Türkiye Cumhuriyet Merkez Bankası'nın (TCMB) yarın yapacağı Para Politikası Kurulu (PPK) toplantısından çıkacak kararlar yatırımcıların odağına yerleşirken, bankanın son toplantıda verdiği işaretlerin, beklentilerin üzerinde etkili olduğu görülüyor.
Societe Generale Orta ve Doğu Avrupa, Orta Doğu, Afrika Stratejisti Marek Drimal, yaptığı değerlendirmede, TCMB'nin son toplantıda politika faizini 500 baz puan artırarak yüzde 40'a çıkardığını ve dezenflasyonun tesisi için gerekli parasal sıkılık düzeyine önemli ölçüde yaklaşıldığına yönelik açıklamada bulunduğunu hatırlattı.
Buna göre parasal sıkılaştırmanın hızının yavaşlayabileceğini ve sıkılaştırma döngüsünün kısa sürede tamamlanabileceğini ifade eden Drimal, bu yönlendirme sonucunda TCMB'nin sıkılaştırma hızını aralık ayı toplantısında yarı yarıya azaltabileceğini açıkladı.
Drimal, bankanın politika faiz oranını 250 baz puan yükselterek yüzde 42,50'ye çıkaracağı tahmininde bulundu.
"Enflasyon yüzde 39 seviyelerine düşebilir"
Merkez Bankası'nın ocak ayında bir 250 baz puanlık artış daha yaparak politika faizini yüzde 45'e yükseltebileceğini dile getiren Drimal, enflasyonun Mayıs 2024 tarihinde yüzde 68'e kadar çıktıktan sonra hızla gerileyerek 2024 yılının sonunda yüzde 39'a kadar inebileceğini belirtti.

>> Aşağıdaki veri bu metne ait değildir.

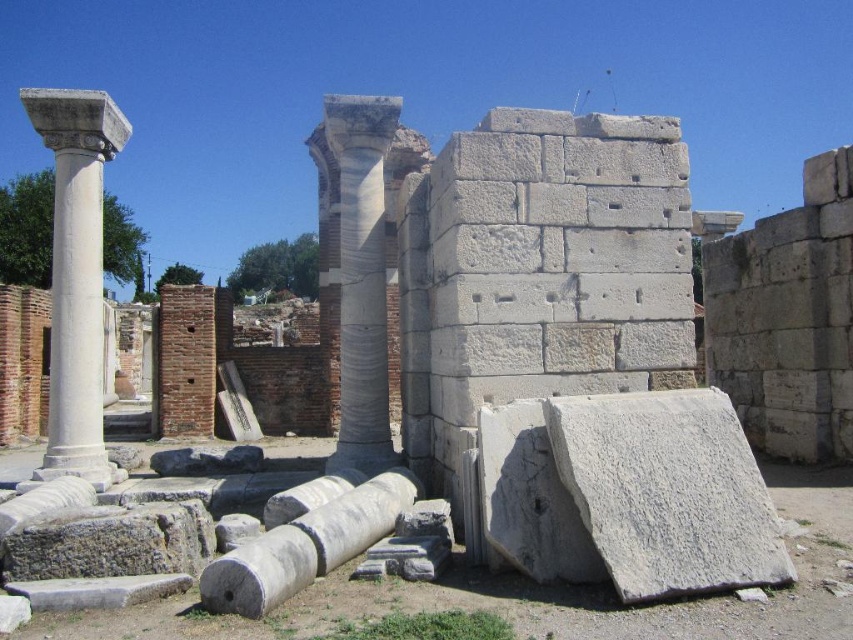 Question: Does white marble column at left come in front of white marble column at center?

Choices:
 (A) no
 (B) yes

Answer: (B)

Question: Does white marble column at left lie in front of white marble column at center?

Choices:
 (A) no
 (B) yes

Answer: (B)

Question: In this image, where is white marble column at left located relative to white marble column at center?

Choices:
 (A) above
 (B) below

Answer: (A)

Question: Which object is closer to the camera taking this photo?

Choices:
 (A) white marble column at center
 (B) white marble column at left

Answer: (B) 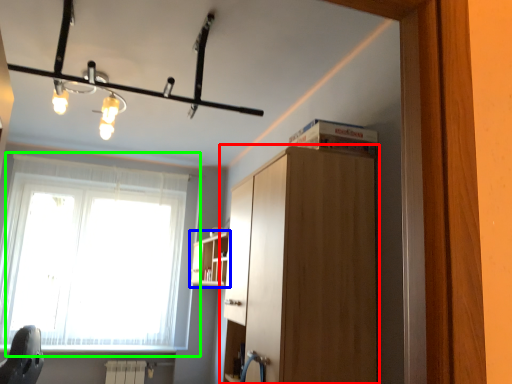 Question: Based on their relative distances, which object is farther from cabinetry (highlighted by a red box)? Choose from shelf (highlighted by a blue box) and window (highlighted by a green box).

Choices:
 (A) shelf
 (B) window

Answer: (B)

In Touch Capital Markets Kıdemli FX Analisti Piotr Matys, Merkez Bankası'nın beklenen faiz artırımına, bankanın resmi olarak faiz oranlarının yeterince yüksek olduğunu açıklamasının eşlik edebileceğini belirtti.
Nominal anlamda TL'de oldukça cazip bir carry trade fırsatının olduğunu ifade eden Matys, fakat reel anlamda bakıldığında TL'nin carry trade yatırımcıları için henüz yeteri kadar cazip olmadığını açıkladı.
Söz konusu durumun Türkiye'de enflasyonun 2023 yılının ilk yarısında nihayet zirveye ulaşıp düşmeye başlamasıyla değişebileceğini kaydeden Matys, bunun Fed'in 2024 yılının ikinci yarısında faiz indirimine başlamasıyla aynı zamana denk gelebileceğini belirtti.